Brutal Attack Raises Concerns About Panhandling
Steveland Robinson, 30, of Erie is charged with aggravated assault. He’s accused of slashing the face and throat of a woman, as she left the Peach Street Walgreens on July 3rd.
Erie police say the suspect was panhandling, before the brutal attack. He allegedly solicited money from the people who left the store before the victim.
Like many cities across the country, downtown Erie sees its share of panhandlers, people apparently down on their luck, begging for money. So we caught up with police to ask how you should handle panhandlers.
We spotted a man, soliciting for money in downtown Erie.
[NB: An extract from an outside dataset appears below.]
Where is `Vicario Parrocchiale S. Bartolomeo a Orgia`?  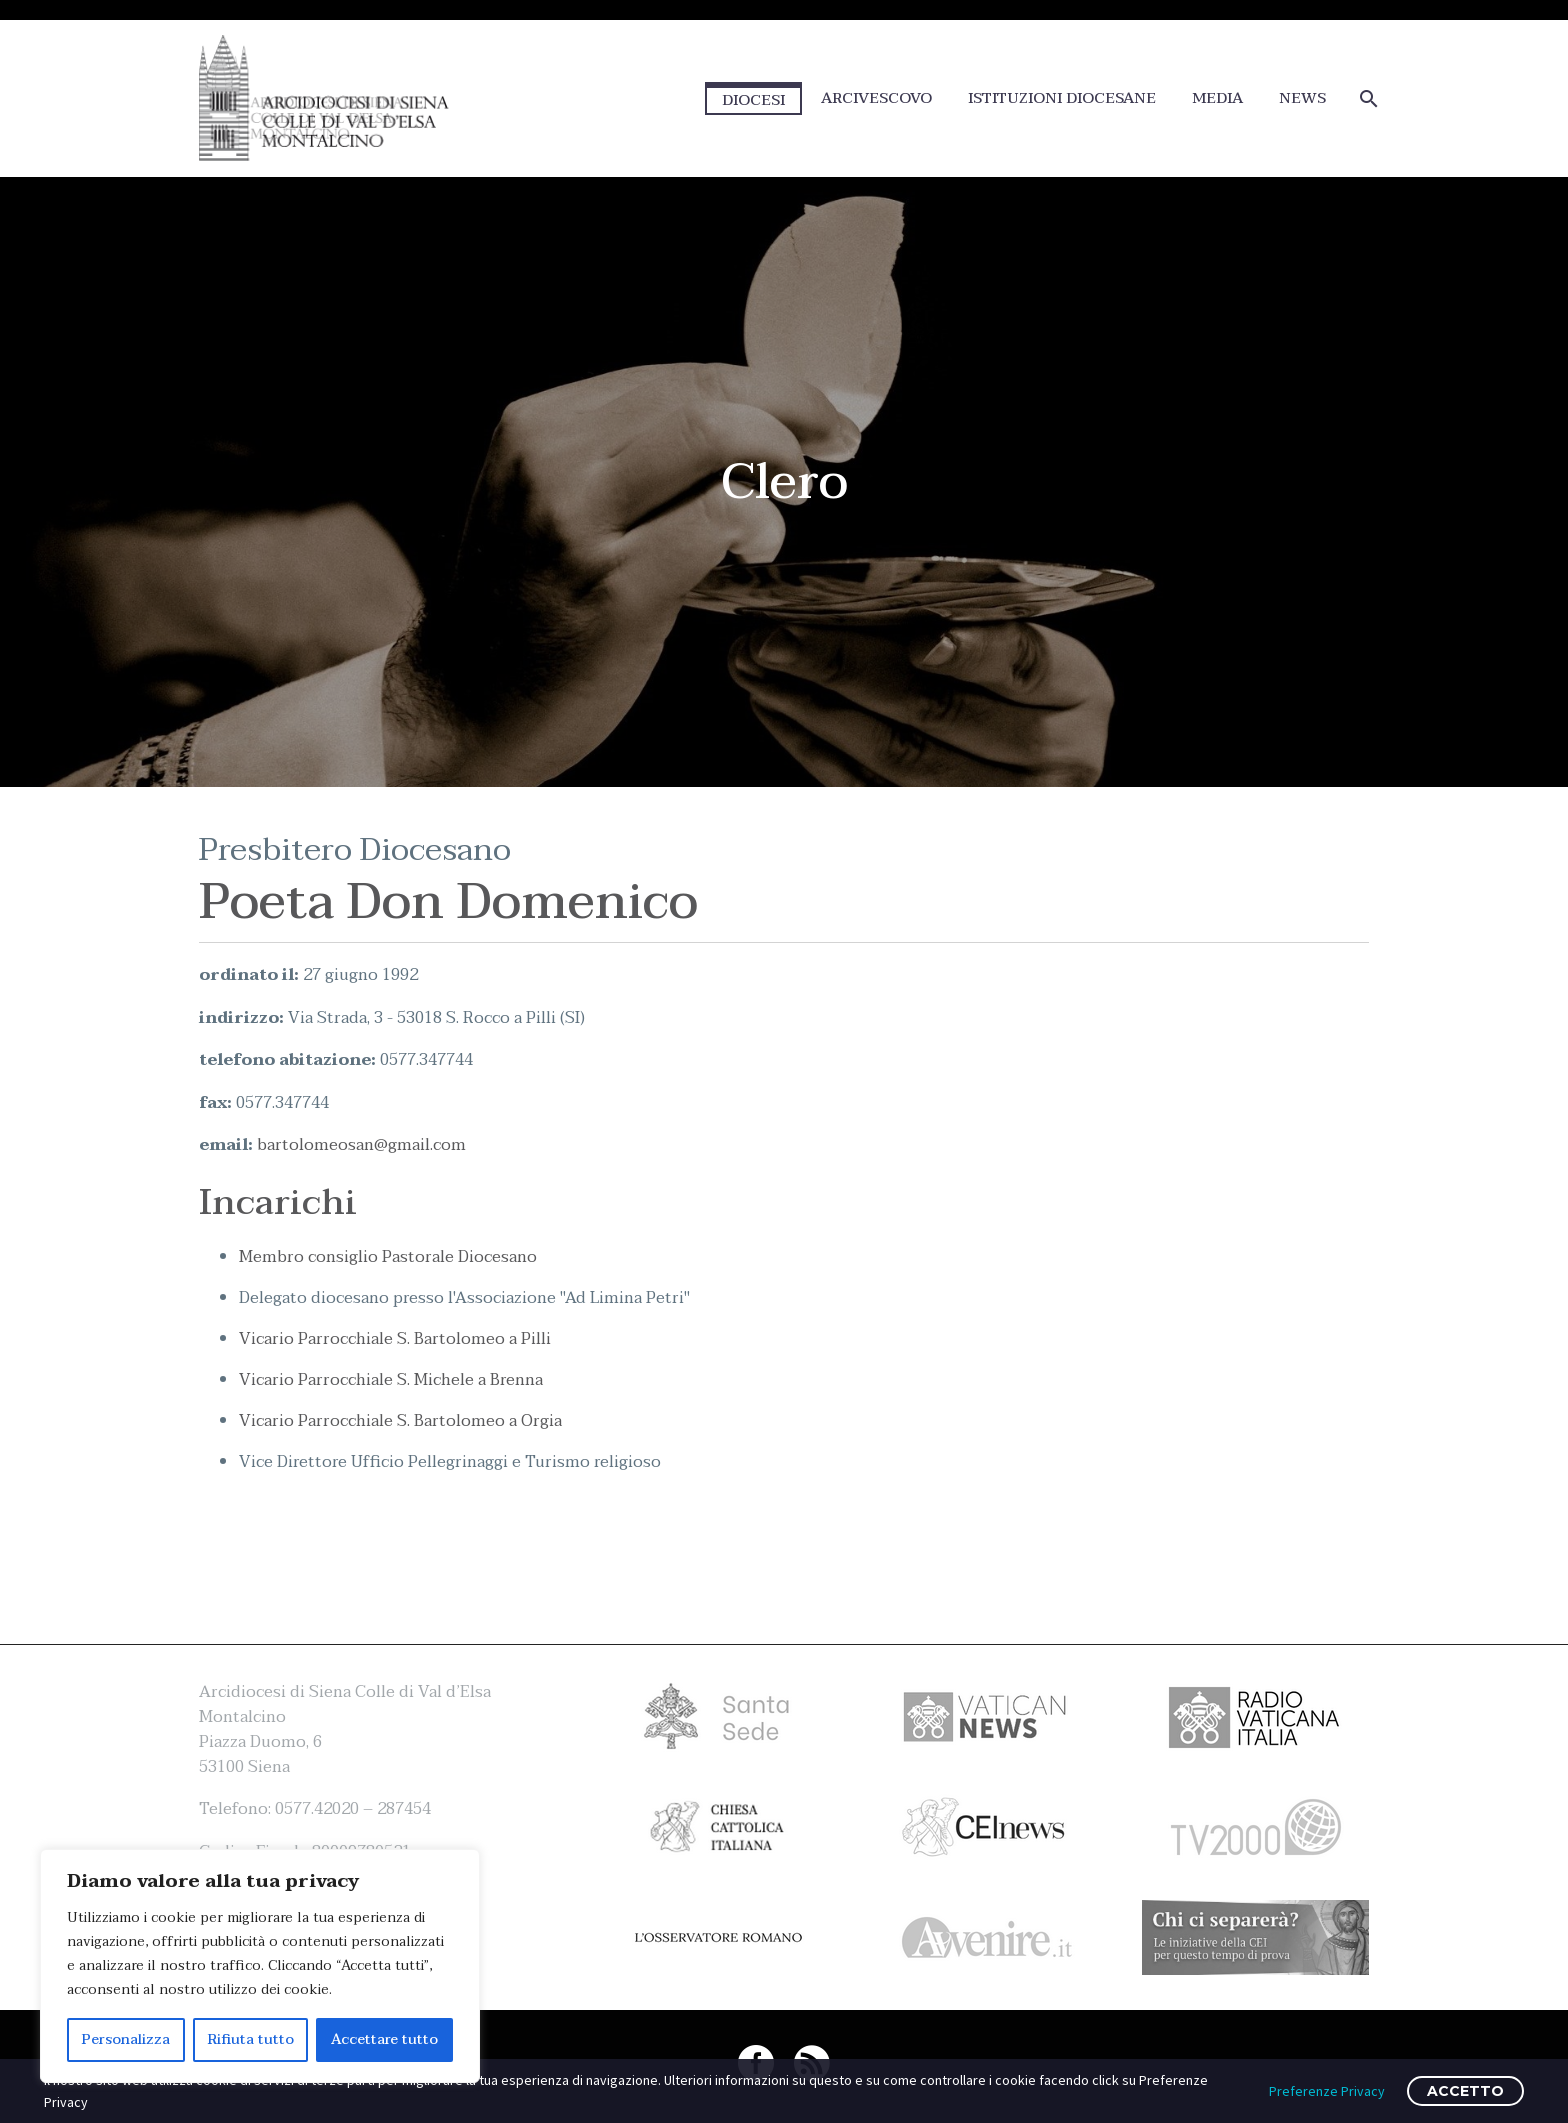
Vicario Parrocchiale S. Bartolomeo a Orgia is located at coordinates (400, 1421).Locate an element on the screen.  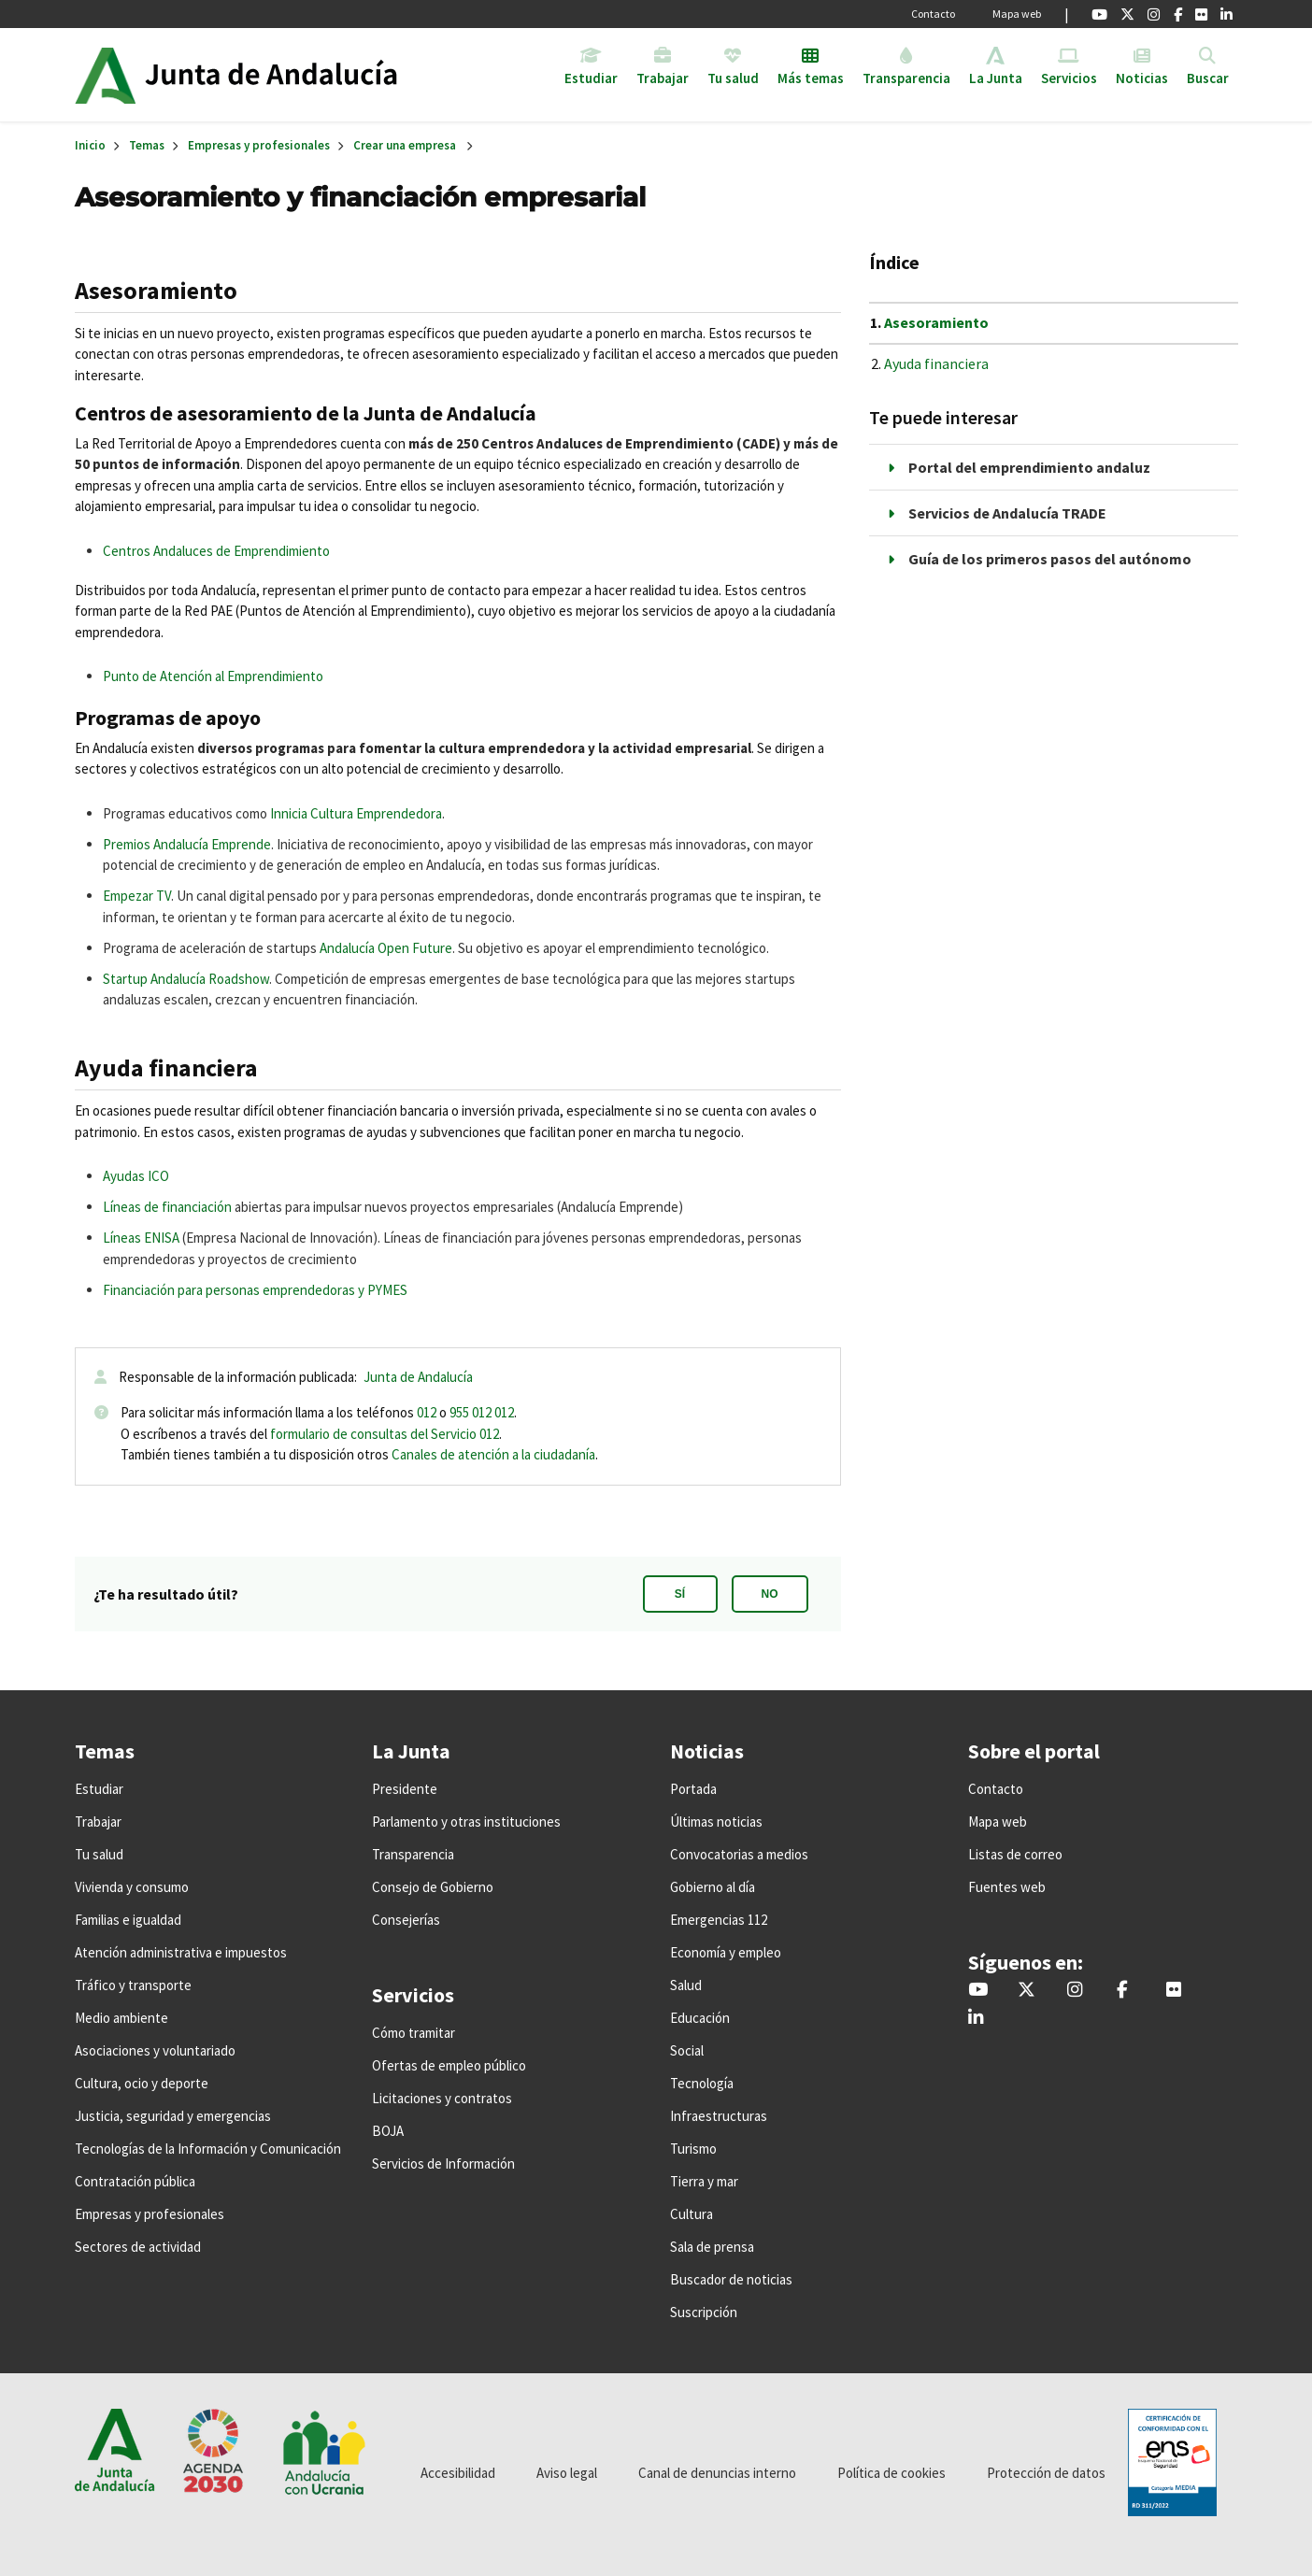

He quickly folded up, and put away his sign, when he saw a police officer heading his way.
That's likely because he knows what he's doing is illegal.
Deputy Chief of Patrol, Jon Nolan says several forms of panhandling are illegal, because of a city ordinance addressing disorderly conduct.
Nolan says if you come across a person begging for money, “Be nice courteous and move along. I'm not telling people not to help somebody when they're in need, but it could turn into something violent as it did in this last incident,” said Nolan.
Nolan says move along, but if the panhandler is especially harassing or visibly intoxicated, you should call police.
We spoke with several people Monday, out enjoying the park downtown, who say they're often solicited by homeless people.
And while it doesn't bother everybody, for many, it makes them uncomfortable, “Oh several times, people just ask me for money,” said Rebecka Johnson of Erie. “It makes me uncomfortable, sometimes I give them whatever change I have in my pocket, other times I say no and walk I away,” Johnson continued.
“I work downtown, many times I've had people walk up to me asking if I have any money, I just say, ‘No, I don't have cash on me,’ because I never carry cash,” said Heidi Longstreet, of Erie.
Nolan says two officers on Erie's bicycle patrols focus on downtown Erie, from the Bayfront to 14th street, and Sassafras to Holland.
Some downtown businesses have complained about panhandlers harassing their customers, and that’s one of the issues they address, “Our bicycle patrols downtown do try to move people along, but they have made arrests when people become violent of if they're intoxicated especially,” said Nolan.
If you see a panhandler, you can call the Erie Police Department’s non-emergency line at 814-870-1125.